Um Site da Bahia faz o seguinte convite: "Pule o carnaval Carnal, lúdico, dilacerador, espiritualizado, físico, o Carnaval da Bahia é a maior festa urbana do Brasil, criada e mantida pelo povo. Uma manifestação espontânea, criadora, livre, pura, onde todos são-com maior ou menor competência-sambistas, frevistas, loucos dançarinos, na emoção suada atrás do som estridente, eletrizante, do trio. Ou no ritmo calmo, forte, tranqüilizante, orientalizado, do afoxé, incorporado num só movimento. Um ato de entrega, de transe e êxtase, de liberação de todas as tensões reprimidas e da envolvência absoluta entre o real e o fantástico, capaz de, num único e frenético impulso, balançar o chão da praça."

Fantasias das mais variadas cores extravagantes e modelos com criatividades sem precedentes, desfilam pelas passarelas. O culto à sensualidade já marca o compasso de espera e é a marca registrada dos componentes, dos integrantes das escolas de samba que desfilam seus carros alegóricos em meios às luzes dos refletores e câmaras de TVs tentando focar os corpos desnudos das mulheres em meios aos gritos desconexos vindo das arquibancadas abarrotadas de multidões esperando suas escolas passarem para serem aclamadas e reverenciadas como um culto explicito ao paganismo declarado.

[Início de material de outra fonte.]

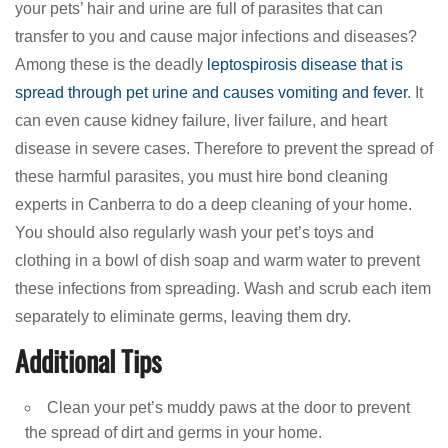
your pets’ hair and urine are full of parasites that can
transfer to you and cause major infections and diseases?
Among these is the deadly
leptospirosis disease that is
spread through pet urine and causes vomiting and fever
. It
can even cause kidney failure, liver failure, and heart
disease in severe cases. Therefore to prevent the spread of
these harmful parasites, you must hire bond cleaning
experts in Canberra to do a deep cleaning of your home.
You should also regularly wash your pet’s toys and
clothing in a bowl of dish soap and warm water to prevent
these infections from spreading. Wash and scrub each item
separately to eliminate germs, leaving them dry.
Additional Tips
Clean your pet’s muddy paws at the door to prevent
the spread of dirt and germs in your home.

Durante quatro dias toda esta movimentação aparentemente harmoniosa com ritmos atordoantes e alucinantes regados a bebidas alcoólicas e sexo sem limites enchem ilusoriamente o coração de seus participantes nos variados clubes das noites, na esperança de poderem neste espaço de tempo ceder sem nenhum temor a Deus às suas luxurias, na ignorância de que na quarta-feira confessando os seus excessos pecaminosos, através da figuração das cinzas, serão de seus pecados perdoados como se Deus tivesse permitido, dado o seu aval para outros deuses serem venerados e adorados nesta celebração.

Talvez você não concorde comigo, porém Infelizmente o maior inimigo do ser humano é a sua ignorância. A ignorância têm cegado o entendimento, a lucidez da mente, porém Deus declara com muita rigidez em sua Palavra, a Bíblia as seguintes advertências:

Num.14:18-O Senhor é longânimo, e grande em misericórdia, que perdoa a iniqüidade e a transgressão, que o culpado não tem por inocente, e visita a iniqüidade dos pais sobre os filhos até à terceira e quarta geração.

Rm. 8.5-8,12-14 - que "os que são segundo a carne inclinam-se para as coisas da carne; mas os que são segundo o Espírito para as coisas do Espírito. Porque a inclinação da carne é morte; mas a inclinação do Espírito é vida e paz.

Porquanto a inclinação da carne é inimizade contra Deus, pois não é sujeita à lei de Deus, nem em verdade o pode ser; e os que estão na carne não podem agradar a Deus. Portanto, irmãos, somos devedores, não à carne para vivermos segundo a carne; porque se viverdes segundo a carne, haveis de morrer; mas, se pelo Espírito mortificardes as obras do corpo, vivereis. Pois todos os que são guiados pelo Espírito de Deus, esses são filhos de Deus.

Gal.5:13,24-Porque vós, irmãos, fostes chamados à liberdade. Não useis então da liberdade par dar ocasião à carne, mas servi-vos uns aos outros pelo amor. Os que são de Cristo crucificaram a carne com as suas paixões e concupiscências.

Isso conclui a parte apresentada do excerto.